A hash table uses this key as a way of drastically limiting the number of objects that must be searched to find a specific object in a collection of objects. It does this by first getting the hash value of the object, which will eliminate all objects with a different hash code, leaving only those with the same hash code to be searched. Since the number of instances with that hash code is small, searches can be much quicker.
That’s the basic idea—for a more detailed explanation, please refer to a good data structures and algorithms book. Hashes are a tremendously useful construct. The Hashtable class stores objects, so it’s easy to use them to store any type.
The GetHashCode() function should be overridden in user-written classes because the values returned by GetHashCode() are required to be related to the value returned by Equals(). Two objects that are the same by Equals() must always return the same hash code.
The default implementation of GetHashCode() doesn’t work this way, and therefore it must be overridden to work correctly. If not overridden, the hash code will be identical only for the same instance of an object, and a search for an object that’s equal but not the same instance will fail.
If there’s a unique field in an object, it’s probably a good choice for the hash code:
using System; using System.Collections; public class Employee {
public Employee(int id, string name)
{
this.id = id;
this.name = name;
}
public override string ToString()
{
return(String.Format(“{0}({1})”, name, id));
}
public override bool Equals(object obj)
{
Employee emp2 = (Employee) obj;
if (id != emp2.id) return(false);
if (name != emp2.name) return(false);
return(true);
}
public static bool operator==(Employee emp1, Employee emp2)
{
return(emp1.Equals(emp2));
}
public static bool operator!=(Employee emp1, Employee emp2)
{
return(!emp1.Equals(emp2));
}
public override int GetHashCode()
{
return(id);
}
int id;
string name;
}
class Test {
public static void Main()
{
Employee herb = new Employee(555, “Herb”);
Employee george = new Employee(123, “George”);
Employee frank = new Employee(111, “Frank”);
Hashtable employees = new Hashtable();
employees.Add(herb, “414 Evergreen Terrace”);
employees.Add(george, “2335 Elm Street”);
employees.Add(frank, “18 Pine Bluff Road”);
Employee herbClone = new Employee(555, “Herb”);
string address = (string) employees[herbClone];
Console.WriteLine(“{0} lives at {1}”, herbClone, address);
}
}
In the Employee class, the id member is unique, so it’s used for the hash code.

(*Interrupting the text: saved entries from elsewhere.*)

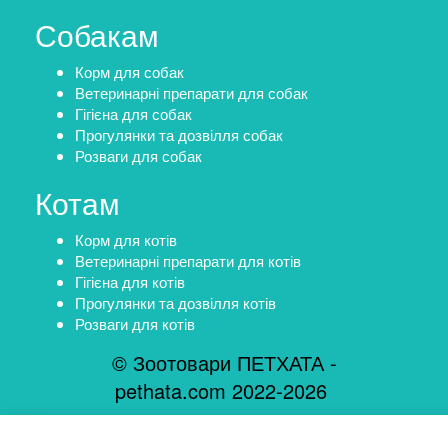
Собакам
Корм для собак
Ветеринарні препарати для собак
Гігієна для собак
Прогулянки та дозвілля собак
Розваги для собак
Котам
Корм для котів
Ветеринарні препарати для котів
Гігієна для котів
Прогулянки та дозвілля котів
Розваги для котів
© Зоотовари ПЕТХАТА -
pethata.com 2022-2026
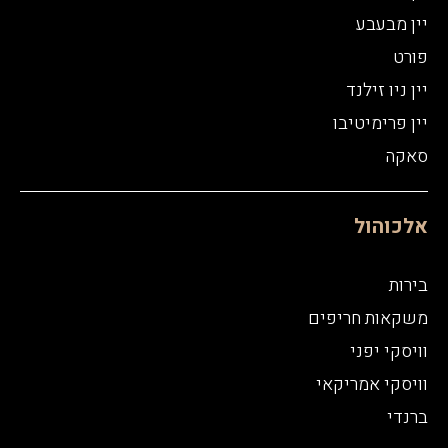
יין מבעבע
פורט
יין ניו זילנד
יין פרימיטיבו
סאקה
אלכוהול
בירות
משקאות חריפים
וויסקי יפני
וויסקי אמריקאי
ברנדי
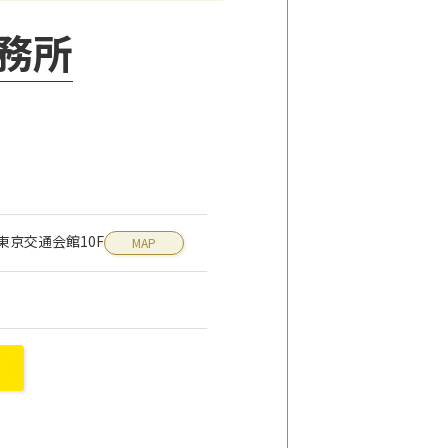
務所
1 東京交通会館10F
MAP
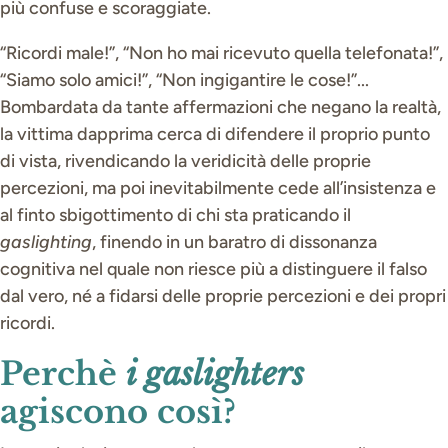
più confuse e scoraggiate.
“Ricordi male!”, “Non ho mai ricevuto quella telefonata!”,
“Siamo solo amici!”, “Non ingigantire le cose!”...
Bombardata da tante affermazioni che negano la realtà,
la vittima dapprima cerca di difendere il proprio punto
di vista, rivendicando la veridicità delle proprie
percezioni, ma poi inevitabilmente cede all’insistenza e
al finto sbigottimento di chi sta praticando il
gaslighting
, finendo in un baratro di dissonanza
cognitiva nel quale non riesce più a distinguere il falso
dal vero, né a fidarsi delle proprie percezioni e dei propri
ricordi.
Perchè
i gaslighters
agiscono così?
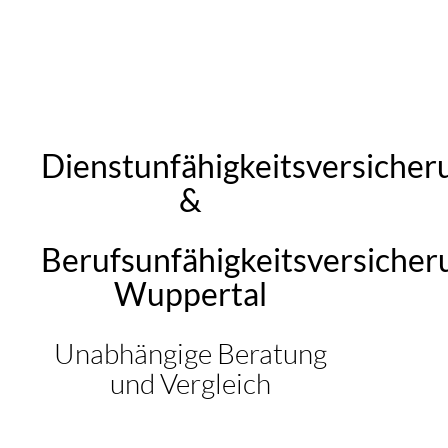
Dienstunfähigkeitsversicher
&
Berufsunfähigkeitsversicher
Wuppertal
Unabhängige Beratung
und Vergleich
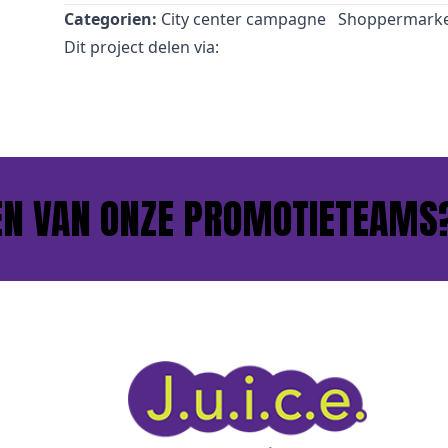
Categorien:
City center campagne
Shoppermarke
Dit project delen via:
 VAN ONZE PROMOTIETEAMS?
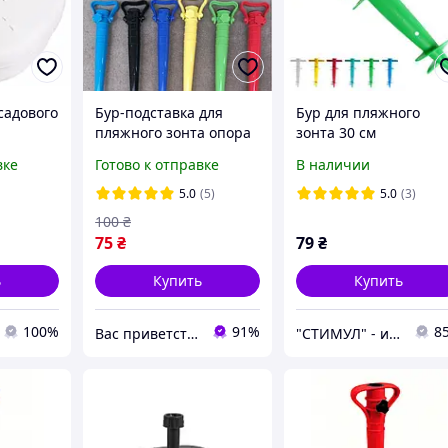
садового
Бур-подставка для
Бур для пляжного
пляжного зонта опора
зонта 30 см
елая, 18
вке
Готово к отправке
В наличии
5.0
(5)
5.0
(3)
100
₴
75
₴
79
₴
ь
Купить
Купить
100%
91%
8
Вас приветствует интернет-магазин SvetOn!
"СТИМУЛ" - инструменты для дома и работы.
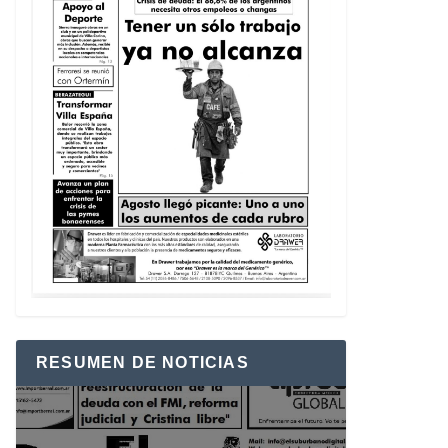
RESUMEN DE NOTICIAS
Reproductor
de
vídeo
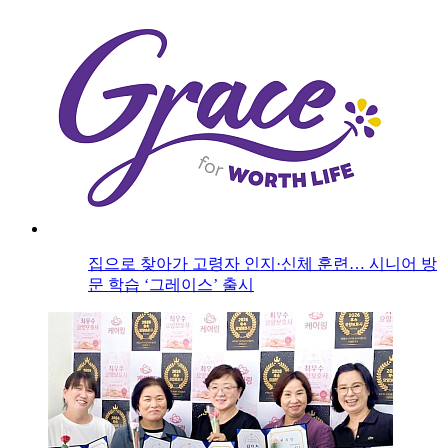
집으로 찾아가 고령자 인지·신체 훈련… 시니어 방
문 학습 ‘그레이스’ 출시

In the Main() function, several employees are created, and they’re then used as the key values to store the addresses of the employees.
If there isn’t a unique value, the hash code should be created out of the values contained in a function. If the Employee class didn’t have a unique identifier but did have fields for name and address, the hash function could use those. The following shows a hash function that could be used:
using System;
using System.Collections;
public class Employee {
public Employee(string name, string address)
{
this.name = name;
this.address = address;
}
public override int GetHashCode()
{
return(name.GetHashCode() + address.GetHashCode());
}
string name; string address;
}
This implementation of GetHashCode() simply XORs the hash codes of the elements together and returns them.
4. Design Guidelines
Any class that overrides Equals() should also override GetHashCode(). In fact, the C# compiler will issue an error in such a case. The reason for this error is that it prevents strange and difficult- to-debug behavior when the class is used in a Hashtable.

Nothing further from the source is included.